**** SUPPLIED INFORMATION ****

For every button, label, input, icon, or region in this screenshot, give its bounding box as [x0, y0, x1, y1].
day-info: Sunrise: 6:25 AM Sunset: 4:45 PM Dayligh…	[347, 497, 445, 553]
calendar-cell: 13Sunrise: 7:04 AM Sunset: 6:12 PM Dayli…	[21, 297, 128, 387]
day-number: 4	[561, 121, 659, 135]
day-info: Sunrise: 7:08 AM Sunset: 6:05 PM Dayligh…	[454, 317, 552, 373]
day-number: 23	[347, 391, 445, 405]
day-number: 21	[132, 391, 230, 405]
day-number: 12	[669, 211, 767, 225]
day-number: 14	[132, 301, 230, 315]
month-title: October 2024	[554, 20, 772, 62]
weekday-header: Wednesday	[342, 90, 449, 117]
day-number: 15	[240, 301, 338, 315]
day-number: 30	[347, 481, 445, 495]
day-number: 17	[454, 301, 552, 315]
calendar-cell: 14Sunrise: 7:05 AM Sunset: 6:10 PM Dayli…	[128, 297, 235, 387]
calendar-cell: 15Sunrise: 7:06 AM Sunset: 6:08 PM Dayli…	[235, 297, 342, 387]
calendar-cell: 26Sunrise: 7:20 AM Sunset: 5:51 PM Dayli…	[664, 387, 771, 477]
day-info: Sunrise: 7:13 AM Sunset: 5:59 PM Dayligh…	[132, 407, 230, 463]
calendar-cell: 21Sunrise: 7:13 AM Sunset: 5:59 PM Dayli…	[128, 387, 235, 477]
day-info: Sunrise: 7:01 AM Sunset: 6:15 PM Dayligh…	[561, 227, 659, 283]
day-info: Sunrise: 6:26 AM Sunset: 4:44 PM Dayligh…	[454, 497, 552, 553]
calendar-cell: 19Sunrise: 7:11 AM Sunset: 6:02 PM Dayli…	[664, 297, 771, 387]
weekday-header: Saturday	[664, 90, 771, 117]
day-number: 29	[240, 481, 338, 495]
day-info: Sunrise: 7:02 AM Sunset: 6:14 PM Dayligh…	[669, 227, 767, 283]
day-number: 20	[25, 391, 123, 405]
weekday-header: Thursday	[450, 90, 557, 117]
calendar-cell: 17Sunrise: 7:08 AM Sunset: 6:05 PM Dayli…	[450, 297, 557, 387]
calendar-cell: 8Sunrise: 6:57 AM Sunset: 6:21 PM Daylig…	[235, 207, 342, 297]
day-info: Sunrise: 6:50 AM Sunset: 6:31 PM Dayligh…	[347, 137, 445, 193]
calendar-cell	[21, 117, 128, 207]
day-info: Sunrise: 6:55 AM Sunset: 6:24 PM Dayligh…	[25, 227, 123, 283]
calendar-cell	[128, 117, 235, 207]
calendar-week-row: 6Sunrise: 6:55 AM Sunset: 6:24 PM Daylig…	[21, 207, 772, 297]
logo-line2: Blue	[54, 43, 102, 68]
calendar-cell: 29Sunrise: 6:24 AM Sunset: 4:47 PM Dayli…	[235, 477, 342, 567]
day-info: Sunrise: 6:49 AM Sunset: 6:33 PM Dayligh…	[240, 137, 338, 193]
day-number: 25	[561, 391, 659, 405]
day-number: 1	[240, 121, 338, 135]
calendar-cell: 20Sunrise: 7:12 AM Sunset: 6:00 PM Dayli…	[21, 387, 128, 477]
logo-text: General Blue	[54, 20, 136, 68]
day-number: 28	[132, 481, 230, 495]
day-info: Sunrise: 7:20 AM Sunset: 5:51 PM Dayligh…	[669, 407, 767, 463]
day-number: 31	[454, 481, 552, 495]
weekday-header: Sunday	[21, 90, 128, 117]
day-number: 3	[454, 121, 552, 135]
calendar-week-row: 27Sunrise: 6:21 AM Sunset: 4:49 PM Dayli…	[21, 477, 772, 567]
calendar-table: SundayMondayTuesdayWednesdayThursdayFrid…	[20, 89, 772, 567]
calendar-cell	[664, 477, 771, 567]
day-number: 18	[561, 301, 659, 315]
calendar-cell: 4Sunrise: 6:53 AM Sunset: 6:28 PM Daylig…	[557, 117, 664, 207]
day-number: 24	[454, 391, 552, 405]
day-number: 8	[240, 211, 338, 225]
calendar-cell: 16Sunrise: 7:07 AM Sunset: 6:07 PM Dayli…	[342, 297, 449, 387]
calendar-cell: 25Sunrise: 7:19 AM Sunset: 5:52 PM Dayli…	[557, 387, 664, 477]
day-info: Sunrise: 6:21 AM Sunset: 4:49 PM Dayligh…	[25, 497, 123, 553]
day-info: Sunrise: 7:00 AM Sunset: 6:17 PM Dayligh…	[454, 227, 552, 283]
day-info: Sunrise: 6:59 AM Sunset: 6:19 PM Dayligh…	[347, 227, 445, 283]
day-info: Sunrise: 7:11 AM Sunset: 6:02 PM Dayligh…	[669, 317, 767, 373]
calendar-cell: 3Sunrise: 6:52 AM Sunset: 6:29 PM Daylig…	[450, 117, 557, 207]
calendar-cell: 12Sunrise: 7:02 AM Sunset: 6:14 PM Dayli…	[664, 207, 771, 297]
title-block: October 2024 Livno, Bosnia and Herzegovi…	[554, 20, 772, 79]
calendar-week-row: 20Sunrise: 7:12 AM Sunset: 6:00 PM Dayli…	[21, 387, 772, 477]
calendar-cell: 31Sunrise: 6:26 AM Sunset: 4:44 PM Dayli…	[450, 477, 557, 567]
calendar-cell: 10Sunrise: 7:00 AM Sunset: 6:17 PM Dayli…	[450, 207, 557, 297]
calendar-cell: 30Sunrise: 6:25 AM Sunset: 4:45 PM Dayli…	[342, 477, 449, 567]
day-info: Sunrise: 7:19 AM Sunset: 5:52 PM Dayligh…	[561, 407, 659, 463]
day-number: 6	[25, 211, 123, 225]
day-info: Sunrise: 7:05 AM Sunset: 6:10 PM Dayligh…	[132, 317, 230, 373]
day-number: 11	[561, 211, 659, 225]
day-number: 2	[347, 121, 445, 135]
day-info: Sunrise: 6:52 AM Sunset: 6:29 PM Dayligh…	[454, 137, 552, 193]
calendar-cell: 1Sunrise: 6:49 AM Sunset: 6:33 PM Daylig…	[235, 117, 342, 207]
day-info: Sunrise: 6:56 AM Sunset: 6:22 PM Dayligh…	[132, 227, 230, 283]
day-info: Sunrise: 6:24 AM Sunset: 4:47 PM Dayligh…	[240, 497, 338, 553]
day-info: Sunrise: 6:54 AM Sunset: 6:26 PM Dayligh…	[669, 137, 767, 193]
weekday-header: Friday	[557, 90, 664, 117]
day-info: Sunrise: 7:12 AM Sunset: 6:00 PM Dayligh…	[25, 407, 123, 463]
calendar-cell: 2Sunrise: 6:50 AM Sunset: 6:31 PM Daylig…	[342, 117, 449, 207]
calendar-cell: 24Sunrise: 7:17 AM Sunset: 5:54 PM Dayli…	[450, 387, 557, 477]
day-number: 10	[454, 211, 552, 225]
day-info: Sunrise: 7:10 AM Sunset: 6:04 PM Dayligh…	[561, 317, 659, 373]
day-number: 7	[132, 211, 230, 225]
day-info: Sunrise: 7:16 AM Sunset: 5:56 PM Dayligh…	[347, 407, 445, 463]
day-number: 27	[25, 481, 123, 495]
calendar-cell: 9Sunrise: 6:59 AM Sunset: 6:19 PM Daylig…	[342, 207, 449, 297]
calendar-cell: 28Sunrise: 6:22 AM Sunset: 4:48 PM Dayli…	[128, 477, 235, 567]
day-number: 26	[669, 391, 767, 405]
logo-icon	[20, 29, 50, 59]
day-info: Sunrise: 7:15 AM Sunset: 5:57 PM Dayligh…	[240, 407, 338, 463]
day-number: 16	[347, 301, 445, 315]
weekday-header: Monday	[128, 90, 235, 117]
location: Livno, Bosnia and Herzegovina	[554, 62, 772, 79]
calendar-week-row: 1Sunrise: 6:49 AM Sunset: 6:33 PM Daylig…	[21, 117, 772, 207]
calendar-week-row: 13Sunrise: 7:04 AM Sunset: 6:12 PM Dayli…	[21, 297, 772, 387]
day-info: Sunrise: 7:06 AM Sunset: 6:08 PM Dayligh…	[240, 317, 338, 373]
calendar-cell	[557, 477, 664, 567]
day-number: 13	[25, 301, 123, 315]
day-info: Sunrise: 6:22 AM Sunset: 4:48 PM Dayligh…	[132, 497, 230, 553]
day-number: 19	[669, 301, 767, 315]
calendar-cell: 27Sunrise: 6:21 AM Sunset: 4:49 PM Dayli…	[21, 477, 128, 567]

****

**WHAT TO DO**
Reproduce every line in the records above that contains the word "weekday".

**RESPONSE AREA**
weekday-header: Wednesday	[342, 90, 449, 117]
weekday-header: Saturday	[664, 90, 771, 117]
weekday-header: Thursday	[450, 90, 557, 117]
weekday-header: Sunday	[21, 90, 128, 117]
weekday-header: Friday	[557, 90, 664, 117]
weekday-header: Monday	[128, 90, 235, 117]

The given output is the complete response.